Iranian President Mahmoud Ahmadinejad with his Afghan counterpart Hamid Karzai. - AP Photo.

TEHRAN: Iran has signed a deal with Afghanistan to supply its neighbour with a million tons of fuel oil, petrol and aviation fuel a year, Iranian media reported Tuesday without putting a value on the agreement.

The accord was signed Monday by the Afghan trade and industry minister, Anwar Ul-Haq Ahady, and Iran's deputy oil minister, Alireza Zeyghami.

Two-thirds of the export deal was for fuel oil, a category that includes diesel and fuel for agricultural, industrial and heating uses, according to Zeyghami. A quarter was for petrol and around 10 per cent was jet fuel, he said.

The agreement was announced as Iran is subject to Western sanctions against its oil and gas sectors over Tehran's controversial nuclear programme.
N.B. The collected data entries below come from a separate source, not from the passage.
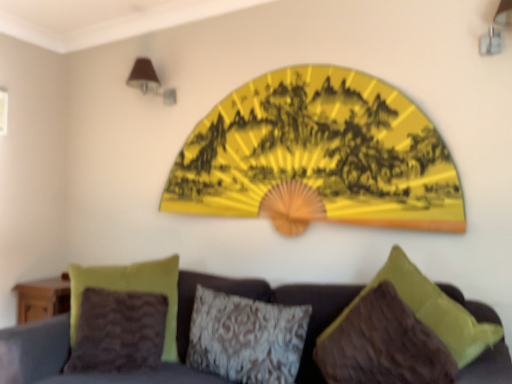 Question: From the image's perspective, is velvet brown pillow at lower left, which is the 1th pillow from left to right, located above yellow paper fan at upper center?

Choices:
 (A) yes
 (B) no

Answer: (B)

Question: Can you confirm if velvet brown pillow at lower left, the 3th pillow from the right, is positioned to the right of yellow paper fan at upper center?

Choices:
 (A) no
 (B) yes

Answer: (A)

Question: From a real-world perspective, is velvet brown pillow at lower left, which is the 1th pillow from left to right, below yellow paper fan at upper center?

Choices:
 (A) yes
 (B) no

Answer: (A)

Question: Is velvet brown pillow at lower left, which is the 1th pillow from left to right, facing away from yellow paper fan at upper center?

Choices:
 (A) yes
 (B) no

Answer: (B)

Question: Is velvet brown pillow at lower left, which is the 1th pillow from left to right, wider than yellow paper fan at upper center?

Choices:
 (A) no
 (B) yes

Answer: (B)

Question: From the image's perspective, is velvet brown pillow at lower left, which is the 1th pillow from left to right, below yellow paper fan at upper center?

Choices:
 (A) no
 (B) yes

Answer: (B)

Question: Considering the relative sizes of brown fuzzy pillow at lower right, marked as the 1th pillow in a right-to-left arrangement, and yellow paper fan at upper center in the image provided, is brown fuzzy pillow at lower right, marked as the 1th pillow in a right-to-left arrangement, wider than yellow paper fan at upper center?

Choices:
 (A) no
 (B) yes

Answer: (B)

Question: Is brown fuzzy pillow at lower right, which ranks as the 3th pillow in left-to-right order, completely or partially outside of yellow paper fan at upper center?

Choices:
 (A) yes
 (B) no

Answer: (A)

Question: From a real-world perspective, is brown fuzzy pillow at lower right, marked as the 1th pillow in a right-to-left arrangement, physically above yellow paper fan at upper center?

Choices:
 (A) yes
 (B) no

Answer: (B)

Question: Are brown fuzzy pillow at lower right, which ranks as the 3th pillow in left-to-right order, and yellow paper fan at upper center far apart?

Choices:
 (A) yes
 (B) no

Answer: (B)

Question: From the image's perspective, is brown fuzzy pillow at lower right, marked as the 1th pillow in a right-to-left arrangement, on top of yellow paper fan at upper center?

Choices:
 (A) no
 (B) yes

Answer: (A)

Question: Is brown fuzzy pillow at lower right, marked as the 1th pillow in a right-to-left arrangement, positioned in front of yellow paper fan at upper center?

Choices:
 (A) yes
 (B) no

Answer: (A)

Question: Considering the relative positions of brown fabric lampshade at upper left and velvet fabric couch at center in the image provided, is brown fabric lampshade at upper left behind velvet fabric couch at center?

Choices:
 (A) yes
 (B) no

Answer: (A)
The United States and Europe are poised to increase sanctions in coming weeks.

Iran's oil ministry in February said it hoped Afghanistan would buy “all its needed (fuel) products from Iran.”

But the Afghan government responded by saying it could not afford to do so and would continue to also buy from central Asia and Pakistan.

About one third of Afghanistan's fuel needs, imported from Russia, Turkmenistan and Iraq, transit through Iran.

At the end of 2010, the Islamic republic blocked that transport, saying it suspected the fuel could be used to supply US and other Nato troops in Afghanistan, but the row later subsided.